Vector.hpp

1. #ifndef __fullmetalVector_hpp
2. #include <cstring>
3. #include <stdexcept>
4. /* Vector class is used for dynamic memory management
5. This is more efficent than the std::vector<> class, because
6. objects are only created *once*, and are only destroyed, *once*
7. And also uses pointers rather than references, which simplifies
8. the process significantly. The object doesn't need to be a class,
9. because it only has one member, everything else is a member-function.
10. It also uses a C-string style of notating the end of the array.
11. The C++ 'delete' method is also used for each element, to ensure an
12. objects destructor *is* called.
13. NumElements() - Number of array slots in or occupied.
14. Add ( ) - Add a new element.
15. Remove ( ) -
16. Do not steal, or take credit for this work.

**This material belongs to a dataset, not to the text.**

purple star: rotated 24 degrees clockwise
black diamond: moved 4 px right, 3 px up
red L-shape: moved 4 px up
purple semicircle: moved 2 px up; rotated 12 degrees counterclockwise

17. Leave this comment in this file.
18. */
19.  
20. class Range{
21.     private:
22.         int mStart,mSize,myID;
23.     public:
24.         Range(int aStart,int aSize):mStart(aStart),mSize(aSize){}
25.         Range(Range& r):mStart(r.mStart),mSize(r.mSize){}
26.         Range(const Range& r):mStart(r.mStart),mSize(r.mSize){} //needed to return 'by value'
27.         bool operator () (int x){
28.             return x>=0? (x<mSize || mSize==0):(-x <= mSize || mSize==0);
29.         }
30.         int operator [] ( int x ) {
31.             if(!operator()(x)) throw std::range_error("Range throwing exception; invalid indice number.");
32.             return x + mStart;
33.         }
34.         int Size( ){ return mSize; }
35.         int Size( int aSize ){ return mSize = aSize; }
36.         int Start( ) { return mStart; }
37.         int Start( int aStart ){ return mStart = aStart; }
38. };
39.  
40. template <class T,bool construct = false>
41. class Vector{
42.     public:
43.         class CallBack{
44.             public:
45.                 virtual void operator () (Vector<T>& a,unsigned int indice) = 0;
46.         };
47.         Range All( int size = -1 ) {
48.             if(size==-1) size = arraySize;
49.             const Range ret(0,size);
50.             return ret;
51.         }
52.         void Each(CallBack& cb,Range range= All()){ for(unsigned int i;range(i);i++)cb(*this,range[i]); }
53.         //We DO NOT delete const pointers...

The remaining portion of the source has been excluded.